#### Directions
Pull out from the material below all lines with "الكلام".

——————————

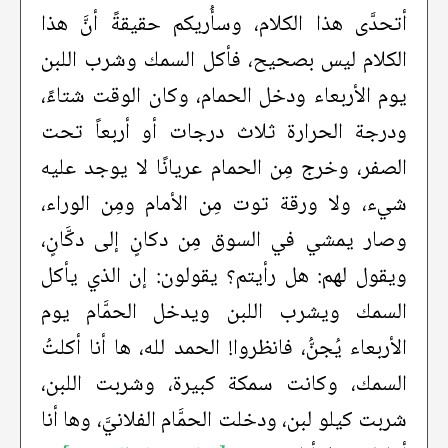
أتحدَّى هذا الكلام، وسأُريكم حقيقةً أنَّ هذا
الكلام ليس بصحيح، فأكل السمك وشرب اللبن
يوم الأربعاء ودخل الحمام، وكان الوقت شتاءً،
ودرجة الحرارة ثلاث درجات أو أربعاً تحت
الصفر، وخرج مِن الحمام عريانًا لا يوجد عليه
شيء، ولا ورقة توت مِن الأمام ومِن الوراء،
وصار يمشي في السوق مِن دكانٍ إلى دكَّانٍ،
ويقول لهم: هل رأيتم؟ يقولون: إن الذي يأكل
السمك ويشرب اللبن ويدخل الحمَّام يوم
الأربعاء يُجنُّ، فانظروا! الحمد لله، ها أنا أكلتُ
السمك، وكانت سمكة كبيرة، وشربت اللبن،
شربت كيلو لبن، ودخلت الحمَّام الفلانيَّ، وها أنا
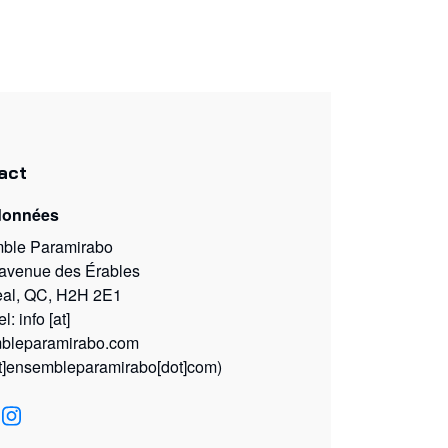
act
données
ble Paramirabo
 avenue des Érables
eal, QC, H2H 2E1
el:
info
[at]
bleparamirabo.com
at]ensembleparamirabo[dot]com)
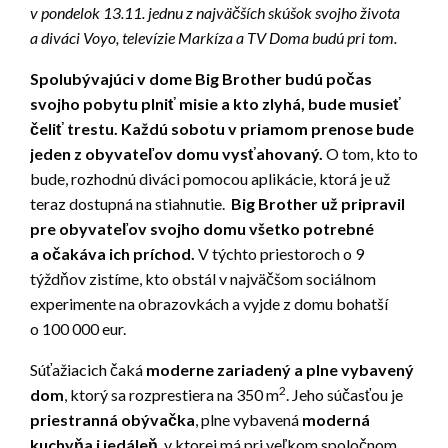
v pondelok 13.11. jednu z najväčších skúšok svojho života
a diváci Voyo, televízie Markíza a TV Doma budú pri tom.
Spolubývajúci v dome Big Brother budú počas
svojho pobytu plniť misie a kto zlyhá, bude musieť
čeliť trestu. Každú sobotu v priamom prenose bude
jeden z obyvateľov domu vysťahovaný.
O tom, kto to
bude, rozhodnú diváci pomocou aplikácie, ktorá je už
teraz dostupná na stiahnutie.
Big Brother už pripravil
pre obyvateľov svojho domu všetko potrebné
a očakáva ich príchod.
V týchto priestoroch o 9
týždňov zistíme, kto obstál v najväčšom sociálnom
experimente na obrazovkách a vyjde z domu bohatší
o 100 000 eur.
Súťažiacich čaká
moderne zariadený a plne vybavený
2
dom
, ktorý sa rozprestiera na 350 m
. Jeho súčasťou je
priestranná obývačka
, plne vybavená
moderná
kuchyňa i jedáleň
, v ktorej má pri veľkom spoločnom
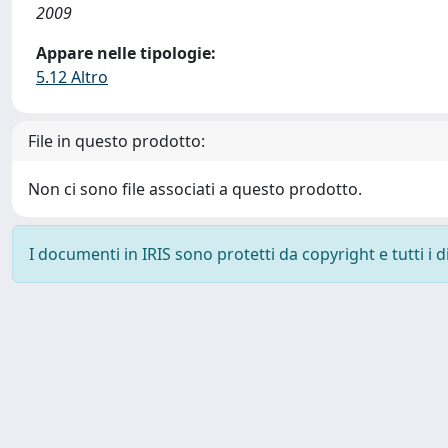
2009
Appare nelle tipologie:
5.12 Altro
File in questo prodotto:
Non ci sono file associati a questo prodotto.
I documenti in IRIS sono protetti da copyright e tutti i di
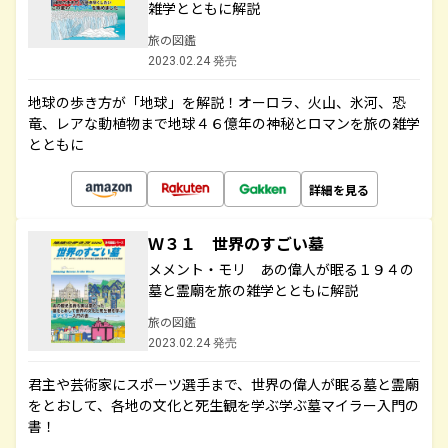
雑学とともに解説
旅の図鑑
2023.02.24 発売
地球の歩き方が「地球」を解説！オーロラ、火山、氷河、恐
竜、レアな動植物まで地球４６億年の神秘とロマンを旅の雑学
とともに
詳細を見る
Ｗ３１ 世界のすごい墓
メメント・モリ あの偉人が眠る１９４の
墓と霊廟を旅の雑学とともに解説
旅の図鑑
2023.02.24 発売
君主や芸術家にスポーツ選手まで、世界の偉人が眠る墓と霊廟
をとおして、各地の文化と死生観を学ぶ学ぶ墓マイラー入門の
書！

——————————

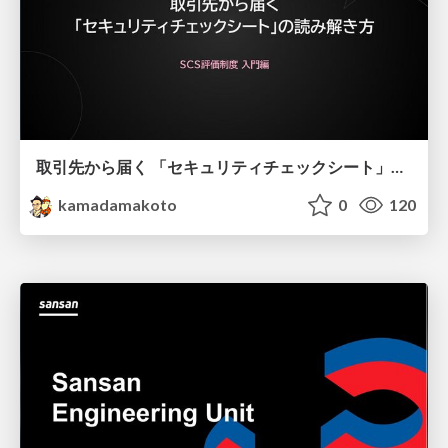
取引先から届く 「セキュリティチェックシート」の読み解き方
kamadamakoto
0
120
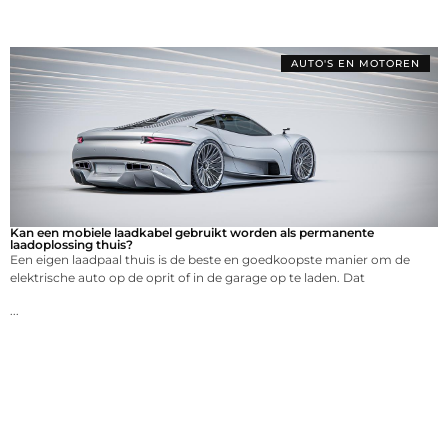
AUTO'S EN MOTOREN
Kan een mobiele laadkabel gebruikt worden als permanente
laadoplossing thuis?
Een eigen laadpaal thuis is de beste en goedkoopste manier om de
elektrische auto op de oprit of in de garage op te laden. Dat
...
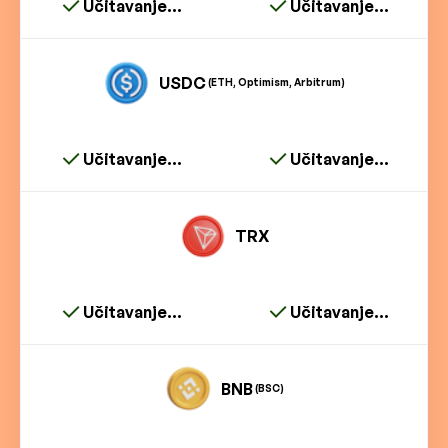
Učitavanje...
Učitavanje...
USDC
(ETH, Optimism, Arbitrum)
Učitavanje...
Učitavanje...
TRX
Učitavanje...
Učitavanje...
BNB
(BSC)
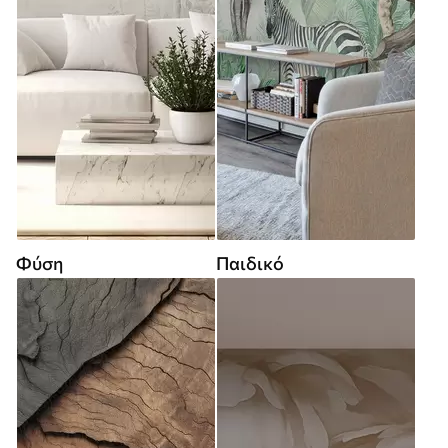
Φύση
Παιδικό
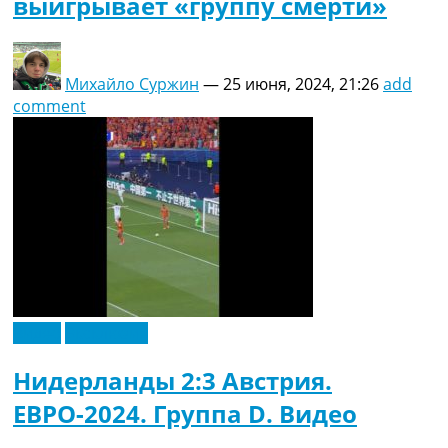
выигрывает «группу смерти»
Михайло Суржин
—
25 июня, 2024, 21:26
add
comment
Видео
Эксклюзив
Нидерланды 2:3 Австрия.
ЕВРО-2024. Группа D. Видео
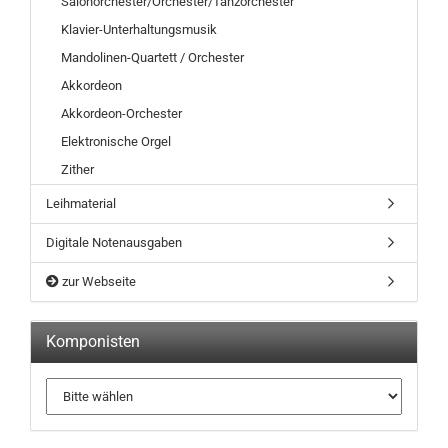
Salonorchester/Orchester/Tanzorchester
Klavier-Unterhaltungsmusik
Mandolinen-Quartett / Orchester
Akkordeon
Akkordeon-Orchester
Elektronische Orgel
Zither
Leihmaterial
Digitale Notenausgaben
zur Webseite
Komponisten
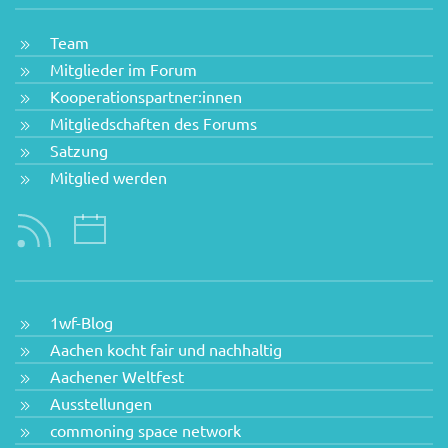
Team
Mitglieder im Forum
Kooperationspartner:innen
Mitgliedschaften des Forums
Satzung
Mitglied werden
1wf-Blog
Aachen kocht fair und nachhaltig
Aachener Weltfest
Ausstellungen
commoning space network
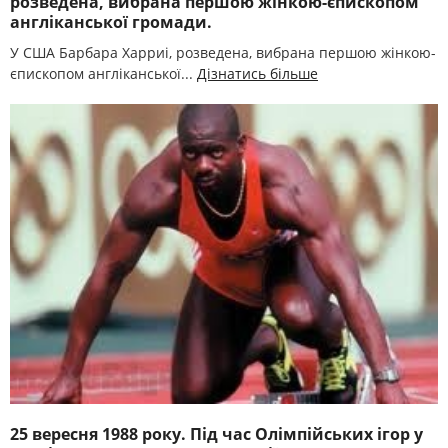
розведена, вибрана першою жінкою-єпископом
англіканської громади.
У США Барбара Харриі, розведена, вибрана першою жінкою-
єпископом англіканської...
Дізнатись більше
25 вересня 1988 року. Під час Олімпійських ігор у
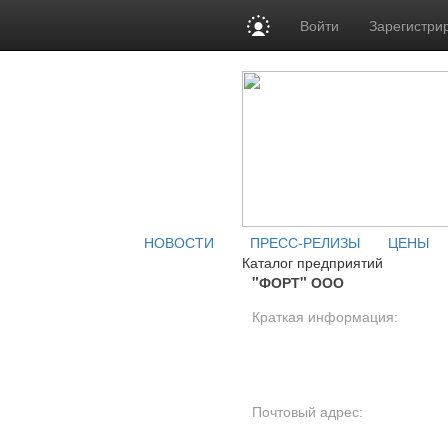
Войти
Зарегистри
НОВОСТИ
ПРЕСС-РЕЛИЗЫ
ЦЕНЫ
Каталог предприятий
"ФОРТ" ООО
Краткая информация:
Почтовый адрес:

——————————

#### Your response
أتحدَّى هذا الكلام، وسأُريكم حقيقةً أنَّ هذا
الكلام ليس بصحيح، فأكل السمك وشرب اللبن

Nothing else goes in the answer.